Zur Aussage des Bundestagspräsidenten Lammert, die Rechte der nationalen Parlamente in Angelegenheiten der Europäischen Union nicht weiter auszuweiten, hat der europapolitische Sprecher der Fraktion DIE LINKE., Diether Dehm folgenden öffentlichen Brief an den Präsidenten gerichtet:
Sehr geehrter Herr Präsident,
in der heutigen Süddeutschen Zeitung habe ich mit einigem Erstaunen gelesen, dass Sie sich gegen eine Ausweitung der Rechte der nationalen Parlamente in Angelegenheiten der Europäischen Union ausgesprochen haben. Da es sich bei der genannten Zeitung um ein ausgesprochen seriöses Blatt handelt, gehe ich davon aus, dass die Meldung zutrifft.
Sie haben sich nach dem Bericht gegen den Vorschlag des niederländischen Ministerpräsidenten gewandt, der vorgeschlagen hatte, der Mehrheit der nationalen Parlamente ein Vetorecht gegen Rechtsetzungsakte der EU einzuräumen. Als bessere Alternative nannten Sie die im EU-Verfassungsvertrag und den dazu gehörenden Protokollen vorgesehene Subsidiaritätsklage. Dazu werden Sie wie folgt zitiert: „Damit wird der Begriff Subsidiarität von einer rhetorischen Formel zu einem juristisch belastbaren Prinzip.“ Leider erwähnen Sie in diesem Zusammenhang nicht, dass die juristische Entscheidung über eine solche Klage beim Europäischen Gerichtshof liegen soll.
Der Europäische Gerichtshof zeichnet sich in seiner Rechtsprechung aber gerade dadurch aus, dass er neben der Kommission über lange Zeiträume und jenseits des Vertragstexts kontinuierlich eine Ausweitung von Zuständigkeiten der EU betrieben hat.
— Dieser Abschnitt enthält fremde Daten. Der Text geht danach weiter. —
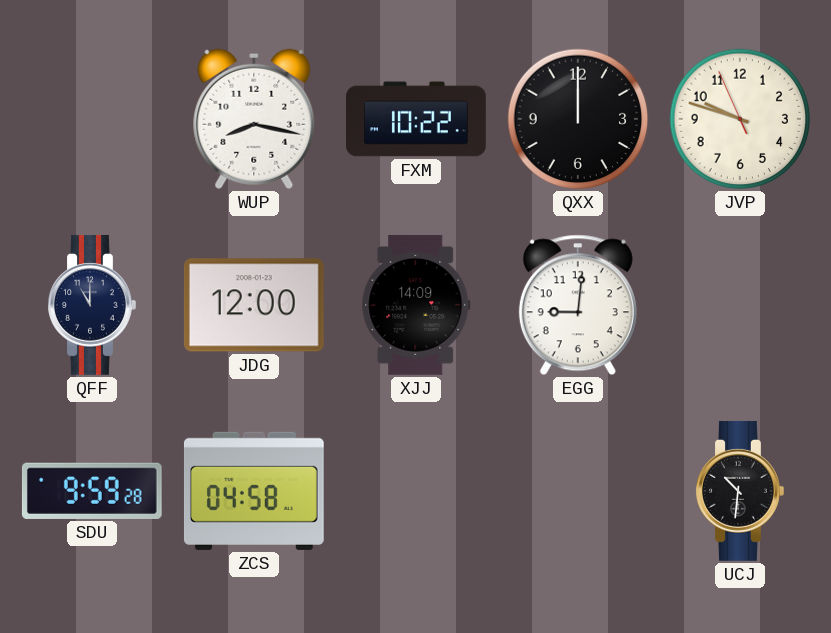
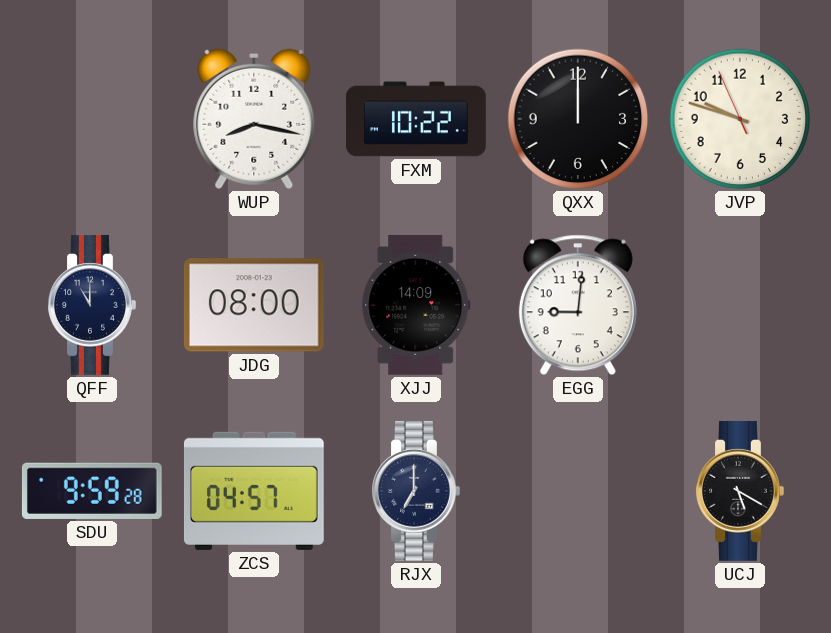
JDG: 12:00 -> 08:00
ZCS: 04:58 -> 04:57
RJX: none -> 7:00
UCJ: 10:31 -> 5:20
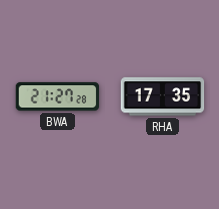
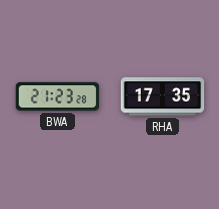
BWA: 21:27 -> 21:23
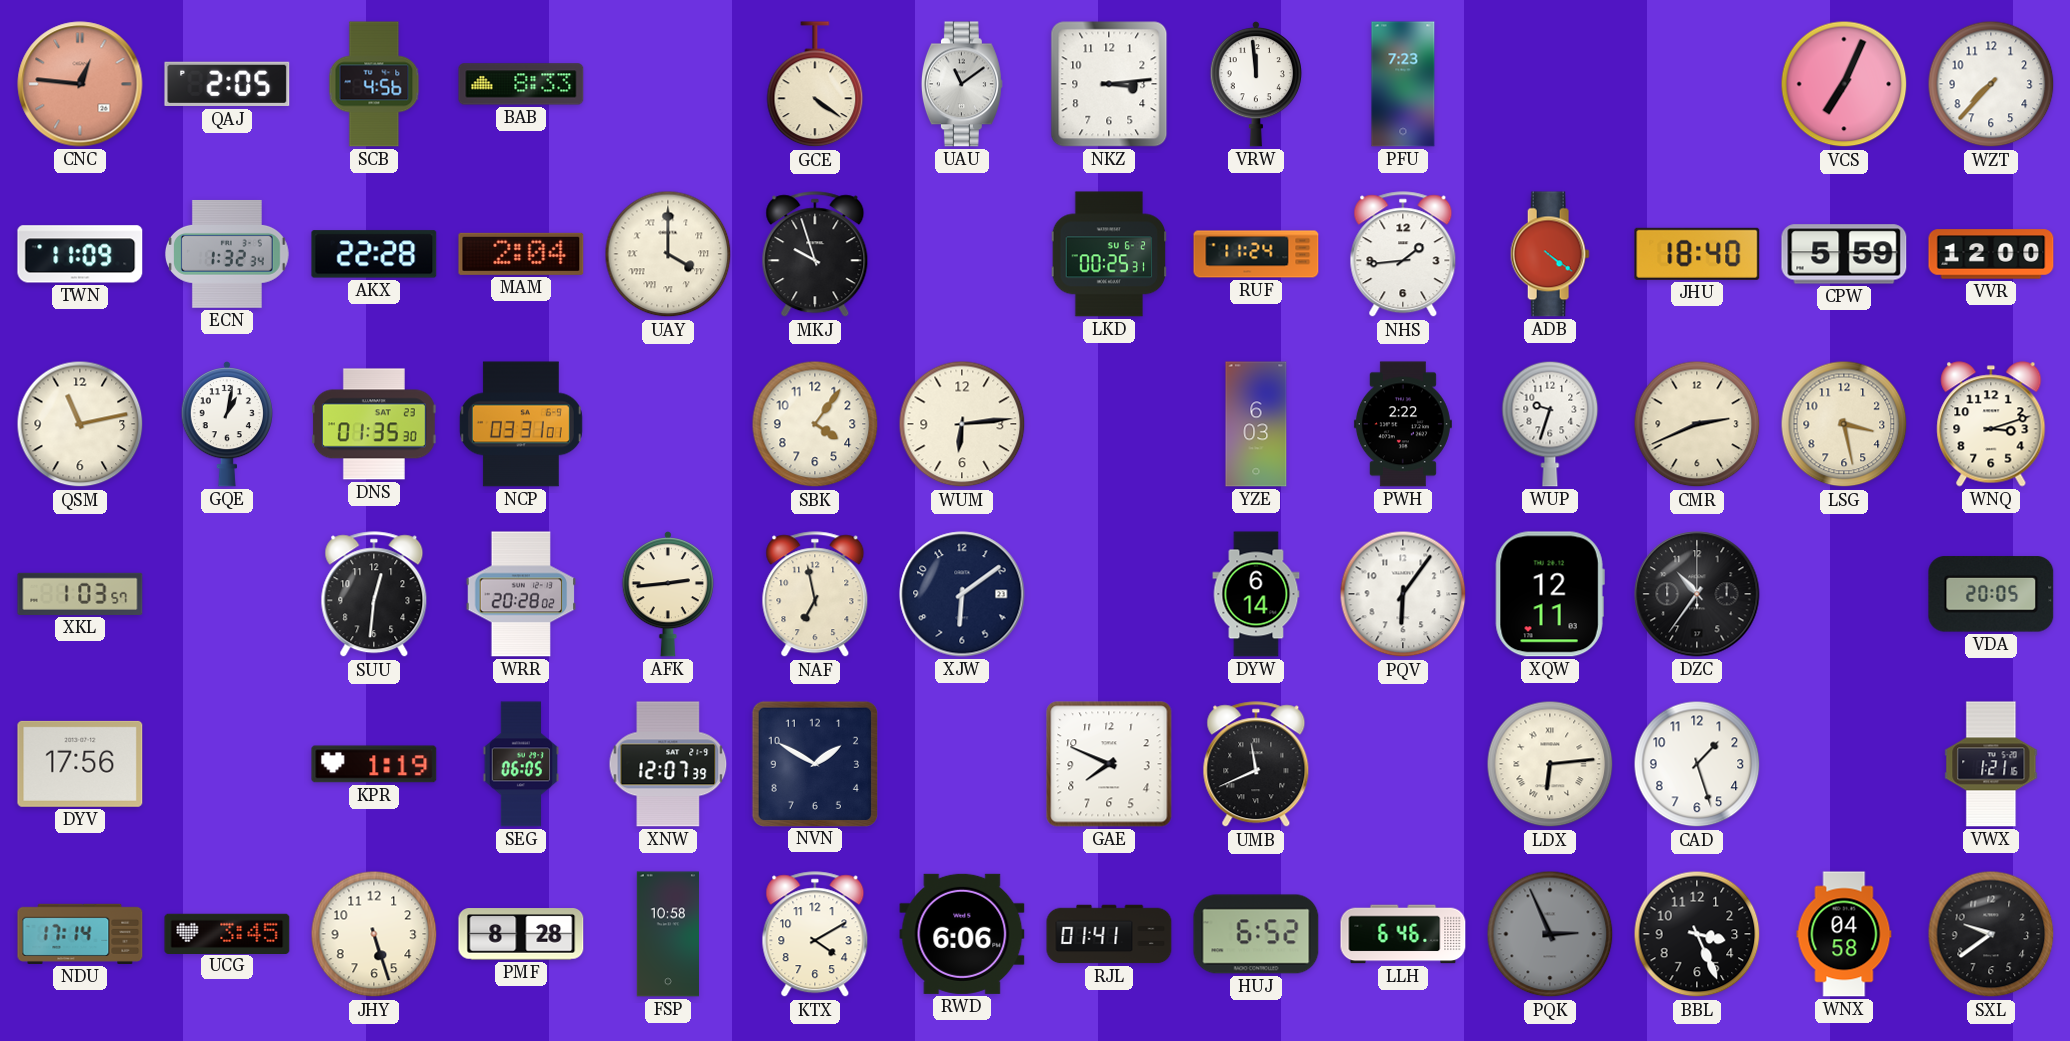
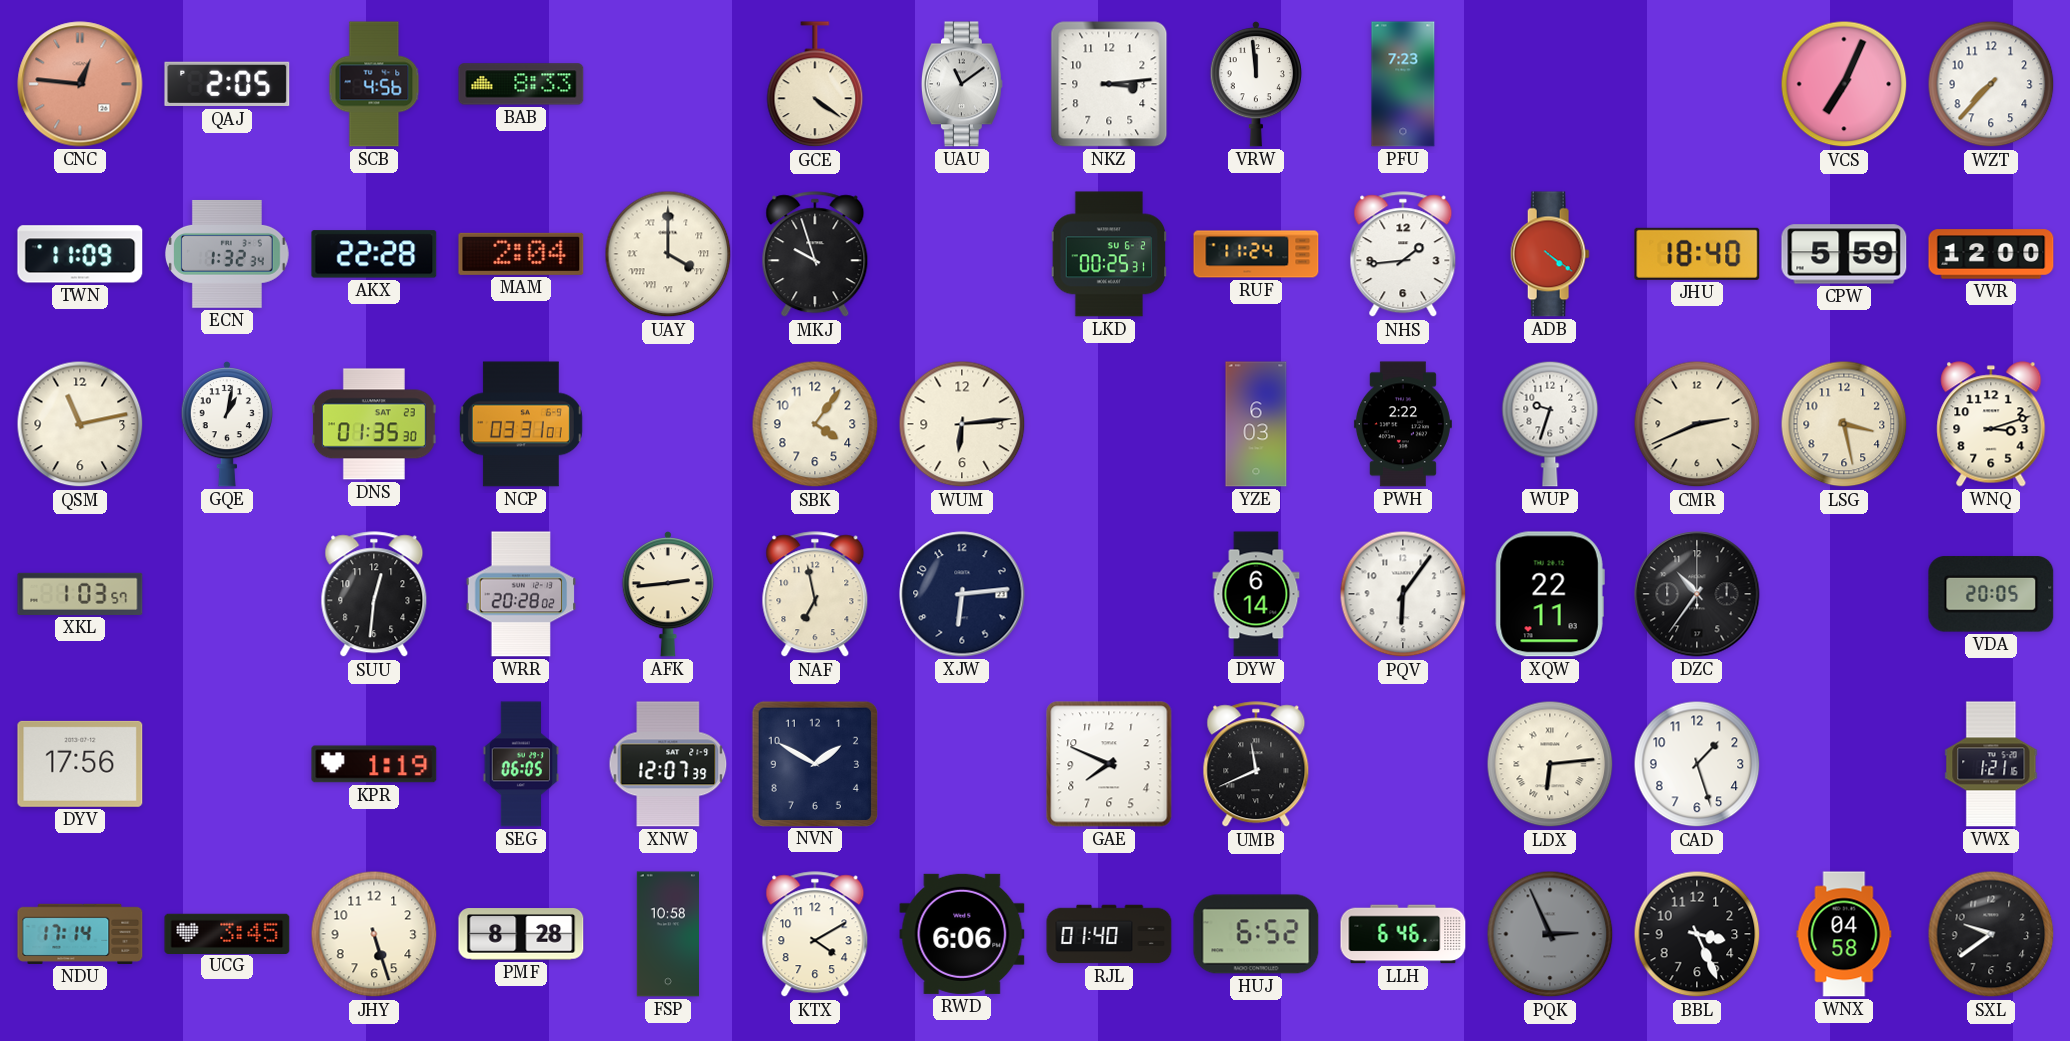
XJW: 6:09 -> 6:14
XQW: 12:11 -> 22:11
RJL: 01:41 -> 01:40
In Fragen der Subsidiarität würde hier der Bock zum Gärtner gemacht. Wenn es schon eine gerichtliche Überprüfung geben soll, ob die EU Angelegenheiten regelt, die besser oder genau so gut auf der Ebene der Mitgliedsstaaten geregelt werden können, dann müsste hierfür eine Instanz zuständig sein, die aus den Verfassungsgerichten der Mitgliedstaaten gebildet wird.
Besser aber ist, was Herr Balkenende vorgeschlagen hat: Die Parlamente als unmittelbare Repräsentanten der Völker entscheiden darüber, ob die Grenzen der Zuständigkeiten überschritten sind, die der EU- und der EG-Vertrag auf die EU übertragen haben. Denn in Kraft gesetzt wurden die Verträge mittels parlamentarischer Zustimmungsgesetze oder Volksentscheide.
Ich glaube: Das ist insgesamt eine grundsätzliche Frage des Parlaments- wie des Demokratieverständnisses. Ich möchte Sie als den obersten Repräsentanten des Deutschen Bundestags daher bitten, Ihre Position noch einmal zu überdenken und Ihren politischen Einsatz uneingeschränkt für die Stärkung der parlamentarischen Rechte des Bundestags einzusetzen.
Ich erlaube mir, dieses Schreiben der Öffentlichkeit zugänglich zu machen.